Forbes said she is most excited about the environment around the tournament itself.
“I think I’m just excited to play in an NCAA championship environment – it’s unlike any other from what I’ve heard and I’m excited to get to experience that with nine of my best friends,” Forbes said. “I’m really excited to enter this tournament and just fight for that national championship.”
Sampras Webster said the team traveled to the site of the tournament in Orlando, Florida, on Wednesday and has spent its time leading up to the Georgia Tech matchup acclimating to the setting.
The weather forecast for Sunday is 81 degrees and 42% humidity.
“We’ve had some showers and some drizzles, but fortunately we’ve been able to practice twice (Thursday) and we practiced (Wednesday) night when we got in so we feel really good with what we’ve been doing,” Sampras Webster said. “I feel really good about the chemistry of our team and their focus – wanting to be the best prepared, taking care of their bodies, fueling and hydration.”
Senior Vivian Wolff, who played three years at Georgia before transferring to UCLA, said her familiarity with the environment could serve as an advantage for her and added that keeping matches short – as the team has done in both 4-0 wins in the first and second rounds of the tournament so far – will be a key factor for success.
“We went to Orlando my sophomore year and obviously my first two years at Georgia were all heat and humidity,” Wolff said. “I like my odds when it gets tough – I think fitness is a big part of my game and being physical, so I’m excited to see what the elements are like.
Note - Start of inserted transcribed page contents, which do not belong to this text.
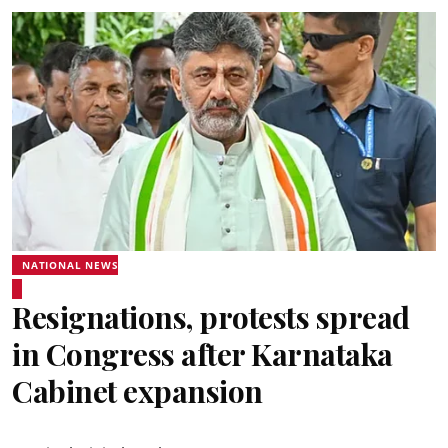
NATIONAL NEWS
Resignations, protests spread
in Congress after Karnataka
Cabinet expansion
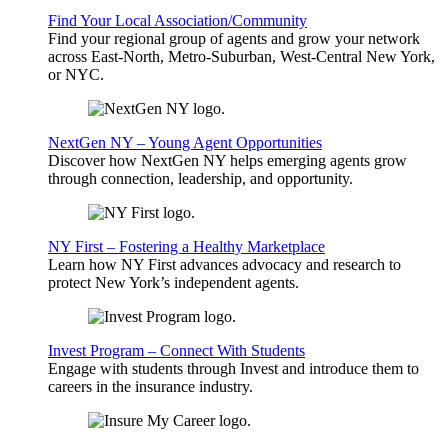
Find Your Local Association/Community
Find your regional group of agents and grow your network
across East-North, Metro-Suburban, West-Central New York,
or NYC.
NextGen NY – Young Agent Opportunities
Discover how NextGen NY helps emerging agents grow
through connection, leadership, and opportunity.
NY First – Fostering a Healthy Marketplace
Learn how NY First advances advocacy and research to
protect New York’s independent agents.
Invest Program – Connect With Students
Engage with students through Invest and introduce them to
careers in the insurance industry.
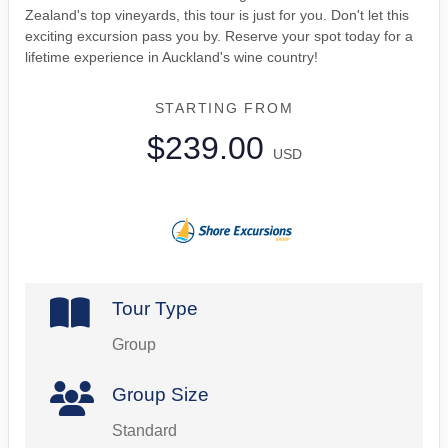
Zealand's top vineyards, this tour is just for you. Don't let this
exciting excursion pass you by. Reserve your spot today for a
lifetime experience in Auckland's wine country!
STARTING FROM
$239.00
USD
Tour Type
Group
Group Size
Standard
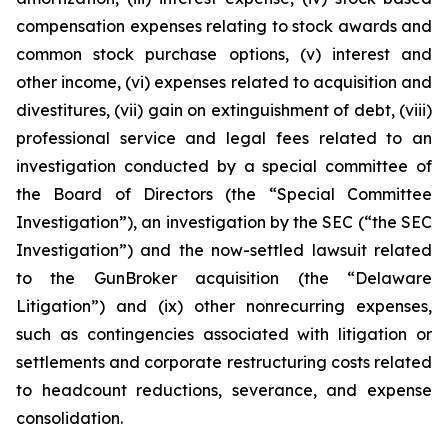
compensation expenses relating to stock awards and
common stock purchase options, (v) interest and
other income, (vi) expenses related to acquisition and
divestitures, (vii) gain on extinguishment of debt, (viii)
professional service and legal fees related to an
investigation conducted by a special committee of
the Board of Directors (the “Special Committee
Investigation”), an investigation by the SEC (“the SEC
Investigation”) and the now-settled lawsuit related
to the GunBroker acquisition (the “Delaware
Litigation”) and (ix) other nonrecurring expenses,
such as contingencies associated with litigation or
settlements and corporate restructuring costs related
to headcount reductions, severance, and expense
consolidation.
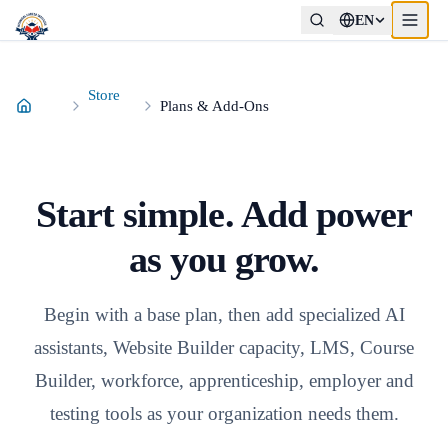
EN
Store
Plans & Add-Ons
Start simple. Add power
as you grow.
Begin with a base plan, then add specialized AI
assistants, Website Builder capacity, LMS, Course
Builder, workforce, apprenticeship, employer and
testing tools as your organization needs them.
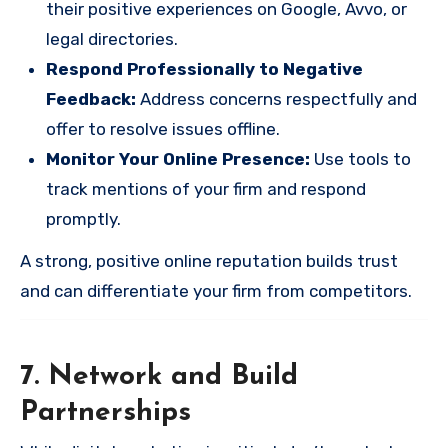
their positive experiences on Google, Avvo, or
legal directories.
Respond Professionally to Negative
Feedback:
Address concerns respectfully and
offer to resolve issues offline.
Monitor Your Online Presence:
Use tools to
track mentions of your firm and respond
promptly.
A strong, positive online reputation builds trust
and can differentiate your firm from competitors.
7. Network and Build
Partnerships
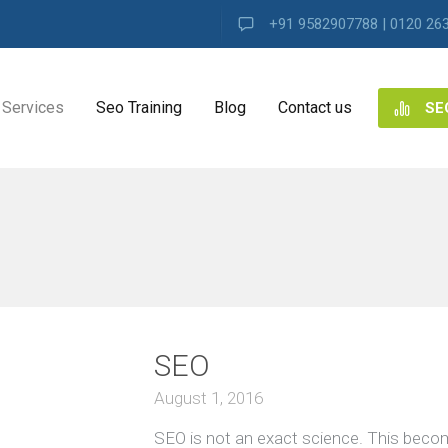
+91 9582907788 | 0120 26
Services
Seo Training
Blog
Contact us
SE
NG
ES
VIEW ALL
ng
SEO
ence
s
August 1, 2016
SEO is not an exact science. This beco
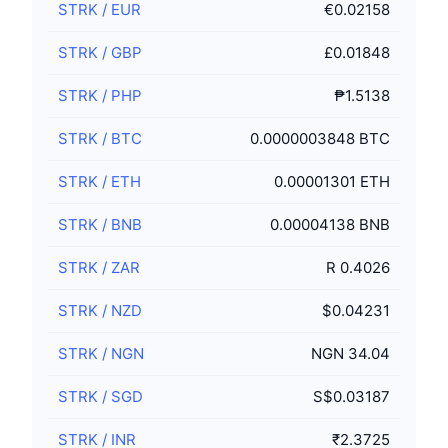
STRK
/
EUR
€0.02158
STRK
/
GBP
£0.01848
STRK
/
PHP
₱1.5138
STRK
/
BTC
0.0000003848 BTC
STRK
/
ETH
0.00001301 ETH
STRK
/
BNB
0.00004138 BNB
STRK
/
ZAR
R 0.4026
STRK
/
NZD
$0.04231
STRK
/
NGN
NGN 34.04
STRK
/
SGD
S$0.03187
STRK
/
INR
₹2.3725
I think it’s super important to try to get things done super quick and not let any leads go because it’s going to be super hot and humid.”
Wolff said she plans to lay it all out on the line, considering this is the last tournament of her collegiate tennis career.
“I’m going to give it my all shotwise, footworkwise, mentalitywise,” Wolff said. “I’m just going to lay it all out there so I can leave the court with absolutely no regrets and not thinking, ‘Should have done this, should have done that.’ I’m just going to give it my all and hopefully, it’ll work out.”
First serve against the Yellow Jackets will be at 1 p.m. on Sunday at the USTA National Campus.